VINCI AUTOROUTES & FNSEA : DES PANIERS DE PRODUITS FRAIS ET LOCAUX DISTRIBUÉS AUX CHAUFFEURS ROUTIERS
La FNSEA et la société Vinci Autoroutes ont pris l’initiative commune d’offrir aux chauffeurs routiers des paniers de produits frais locaux, remplis, selon les régions, de fruits et légumes ou de fromages. C’est ainsi que des points de distribution installés sur des aires d’autoroute à proximité de Toulouse, Bourges, Tours, Angers et Paris (Saint-Arnoult), ont permis aux agriculteurs de distribuer plus de 1000 paniers solidaires de légumes et de fromages AOP. Cette opération, démarrée le 29 avril, se poursuivra jusqu’au jeudi 7 mai. Pour rappel, la FNSEA et Vinci Autoroutes sont liés par un partenariat, signé lors du dernier Salon de l’agriculture, dont l’objectif est de déployer des actions conjointes contribuant à un développement économique durable et responsable dans les territoires.
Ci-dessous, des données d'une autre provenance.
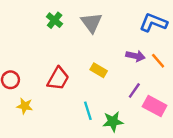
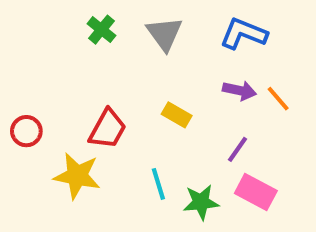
blue L-shape: (153, 23) -> (244, 34), moved
yellow star: (25, 106) -> (77, 176), moved, size x1.6
pink rectangle: (155, 106) -> (256, 192), moved

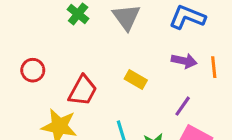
orange line: (278, 99) -> (214, 67), turned 35
red circle: (26, 131) -> (33, 70), moved

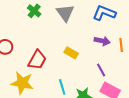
purple line: (183, 106) -> (101, 70), turned -64

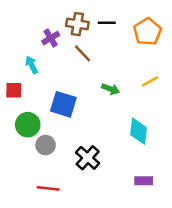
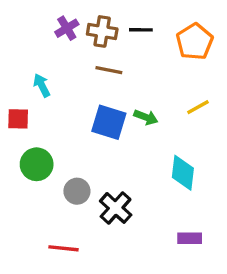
purple cross: (51, 38) -> (67, 28), moved
brown line: (82, 53) -> (109, 70), turned -36
blue square: (63, 104) -> (109, 122), moved
gray circle: (46, 145) -> (77, 191), moved

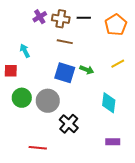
gray circle: (77, 191) -> (48, 101), moved, size x1.5

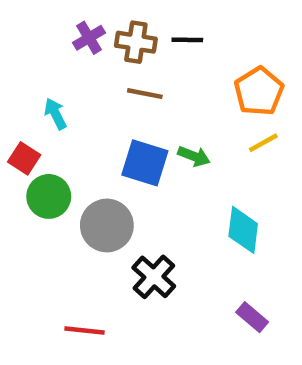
orange pentagon: (116, 25) -> (259, 91), moved
red square: (11, 71) -> (24, 158), turned 32
green circle: (22, 98) -> (49, 196), moved
purple rectangle: (113, 142) -> (252, 317), turned 40

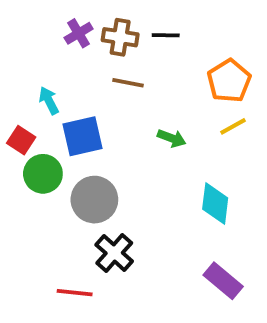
blue square: (145, 163) -> (83, 136), moved, turned -30
black cross: (154, 277) -> (114, 253), moved
purple rectangle: (252, 317) -> (223, 281), size x1.4

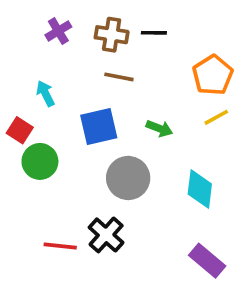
purple cross: (79, 33) -> (58, 31), moved
blue square: (83, 136) -> (99, 127), moved
gray circle: (94, 200) -> (128, 178), moved
red line: (75, 293) -> (60, 246), moved

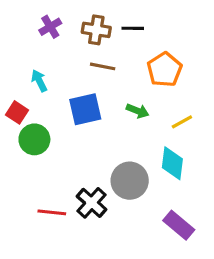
orange pentagon: (213, 75) -> (165, 70), moved
yellow line: (216, 117) -> (182, 122), moved
gray circle: (128, 178) -> (130, 181), moved

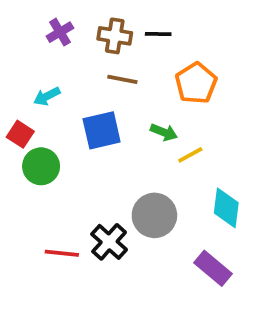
cyan arrow: (39, 81) -> (47, 96), turned -90
yellow line: (182, 122) -> (190, 155), moved
cyan diamond: (172, 163) -> (226, 208), moved

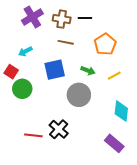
purple cross: (60, 32) -> (32, 17), size x1.5
yellow line: (190, 155) -> (114, 76), moved
gray circle: (154, 215) -> (79, 95), moved

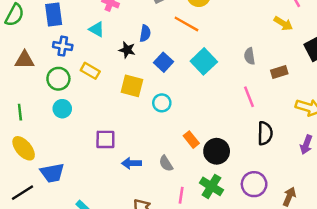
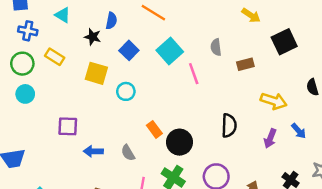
pink line: (249, 97) -> (194, 74), moved

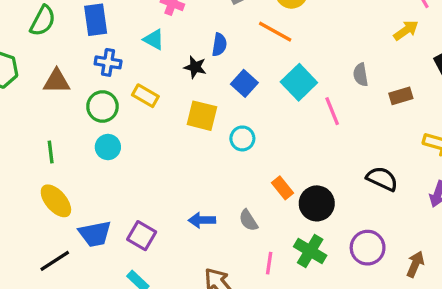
yellow arrow: (251, 15) -> (406, 30), turned -66
purple square: (68, 126) -> (142, 236), moved, turned 30
black semicircle: (229, 126) -> (382, 179), turned -65

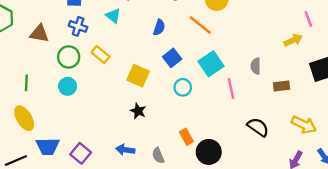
black star: (195, 67) -> (138, 111), moved
cyan circle: (242, 138) -> (183, 87), moved
black semicircle: (382, 179) -> (258, 127), moved

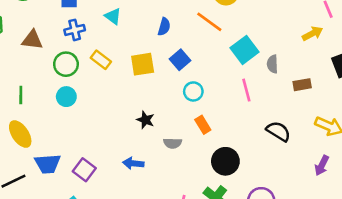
blue cross: (78, 26) -> (75, 30), turned -30
cyan square: (211, 64) -> (244, 50), moved
yellow square: (138, 76) -> (143, 64), moved, turned -30
orange rectangle: (186, 137) -> (203, 125), moved
gray semicircle: (158, 156) -> (173, 143), moved, turned -63

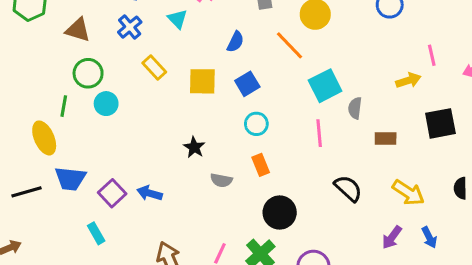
blue cross: (75, 30) -> (130, 27), turned -36
green circle: (66, 64) -> (88, 73), moved
green line: (21, 95) -> (64, 106), moved
blue arrow: (133, 163) -> (150, 193), moved

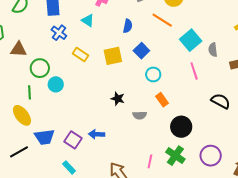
brown triangle: (78, 30) -> (19, 49), moved

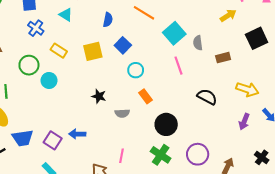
green circle: (40, 68) -> (29, 65), moved
cyan circle: (56, 84) -> (49, 80), moved
pink line: (150, 161) -> (121, 156), moved

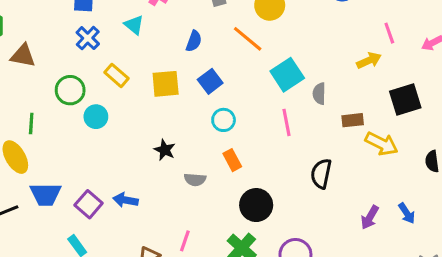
yellow arrow: (247, 89) -> (382, 144), moved
black semicircle: (207, 97) -> (321, 174), turned -114

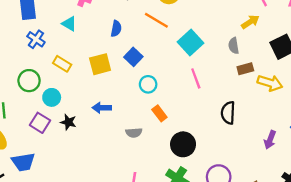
gray semicircle: (319, 94) -> (234, 46), moved
black star: (165, 150) -> (68, 122), moved
blue arrow: (125, 200) -> (102, 108), moved
purple square: (89, 204) -> (40, 123), moved

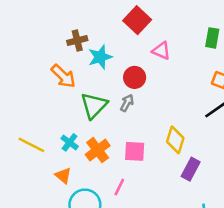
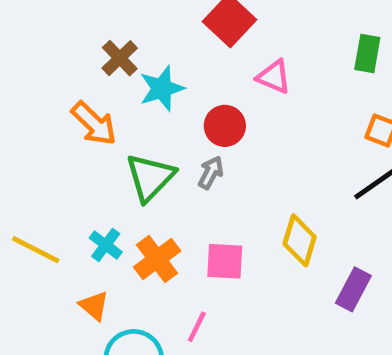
brown cross: (77, 40) -> (120, 58), turned -30
purple rectangle: (191, 169) -> (353, 289), moved

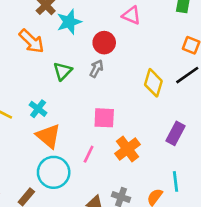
green triangle: (150, 177) -> (63, 71), size x0.7
yellow diamond: (300, 240) -> (153, 83), moved
orange cross: (157, 259) -> (128, 149), moved
orange triangle: (94, 306) -> (48, 136), moved, size x1.5

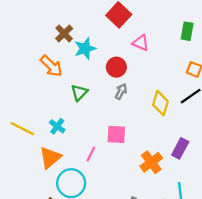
gray arrow: (96, 69) -> (121, 91), moved
orange triangle: (48, 136) -> (50, 158), moved, turned 40
orange cross: (128, 149) -> (151, 162), moved
pink line: (89, 154) -> (91, 154), moved

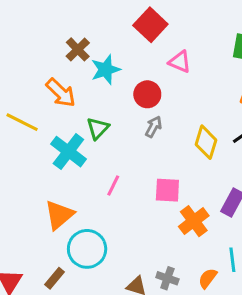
cyan cross: (57, 126) -> (68, 152), moved, size x1.6
yellow line: (22, 129) -> (22, 122), moved
pink square: (116, 134) -> (167, 190), moved
pink line: (91, 154) -> (113, 186), moved

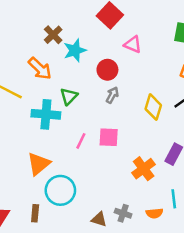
cyan cross: (68, 152) -> (46, 114), turned -32
pink square: (167, 190) -> (109, 137), moved
brown rectangle: (55, 278) -> (35, 213), turned -35
orange semicircle: (208, 278) -> (154, 213), turned -133

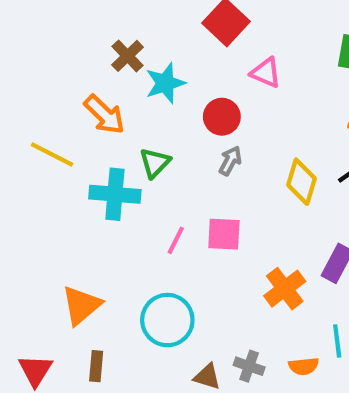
orange triangle: (39, 164) -> (81, 305), moved
cyan circle: (60, 190) -> (167, 320), moved

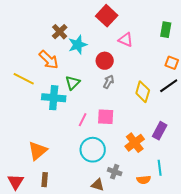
cyan circle: (167, 320) -> (93, 150), moved
gray cross: (249, 366) -> (115, 172), moved

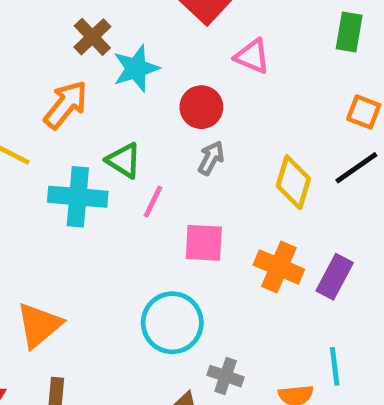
orange arrow: (49, 60) -> (66, 105), turned -95
green triangle: (73, 83) -> (124, 160), turned -42
pink line: (83, 120) -> (153, 202), moved
orange cross: (135, 143) -> (279, 267), moved, turned -30

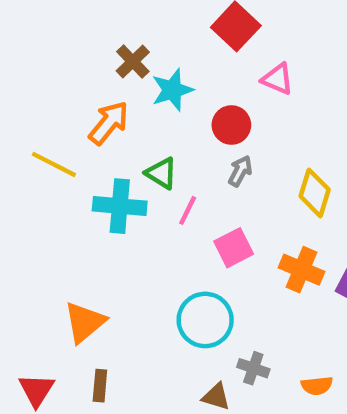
pink square: (204, 243) -> (234, 248), turned -30

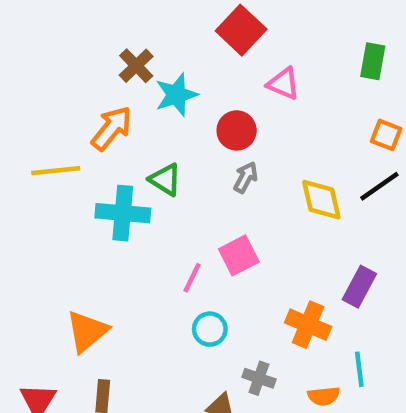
yellow line: (54, 164) -> (56, 171), turned -33
yellow diamond: (315, 193) -> (321, 200), turned -30
pink line: (188, 210) -> (192, 278), moved
orange cross: (302, 270) -> (308, 325), moved
cyan circle: (205, 320) -> (210, 329), size x0.6

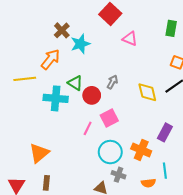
red circle: (237, 130) -> (92, 95), moved
cyan circle: (210, 329) -> (110, 152), moved, size x1.5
REBÂTIR NOTRE SOUVERAINETÉ ALIMENTAIRE : L’APPEL DES ORGANISATIONS AGRICOLES
« Nous sommes prêts à relever un défi à la fois démographique, économique et environnemental », c’est sur ces mots que les 7 organisations membres du Conseil de l’Agriculture Française (CAF regroupant FNSEA – Jeunes Agriculteurs – APCA – Coopération agricole – Confédération nationale de la mutualité, la coopération et du crédit agricoles (CNMCCA)) proposent, dans une tribune publiée le 5 mai, de sceller avec les Français un « pacte de confiance », afin de rebâtir, dans une démarche solidaire, notre souveraineté alimentaire. Un manifeste accompagne cet appel qui engage la profession agricole à contribuer à la lutte contre le réchauffement climatique par le stockage du carbone, le développement de la biodiversité, l’utilisation raisonnée des intrants, la relocalisation de certaines productions et le développement de circuits de distribution plus courts. En contrepartie, les organisations agricoles attendent des pouvoirs publics et des Français qu’ils permettent aux agriculteurs de vivre dignement de la vente de leurs productions en investissant dans les outils de production, en refondant une politique résolument pro-compétitivité, en assurant la transparence sur l’origine des produits et en sensibilisant les consommateurs sur le juste prix de l’alimentation. Au niveau européen, les organisations du CAF demandent à retrouver les vertus d’une régulation adaptée et d’un budget européen calibré à l’ambition d’une souveraineté alimentaire retrouvée.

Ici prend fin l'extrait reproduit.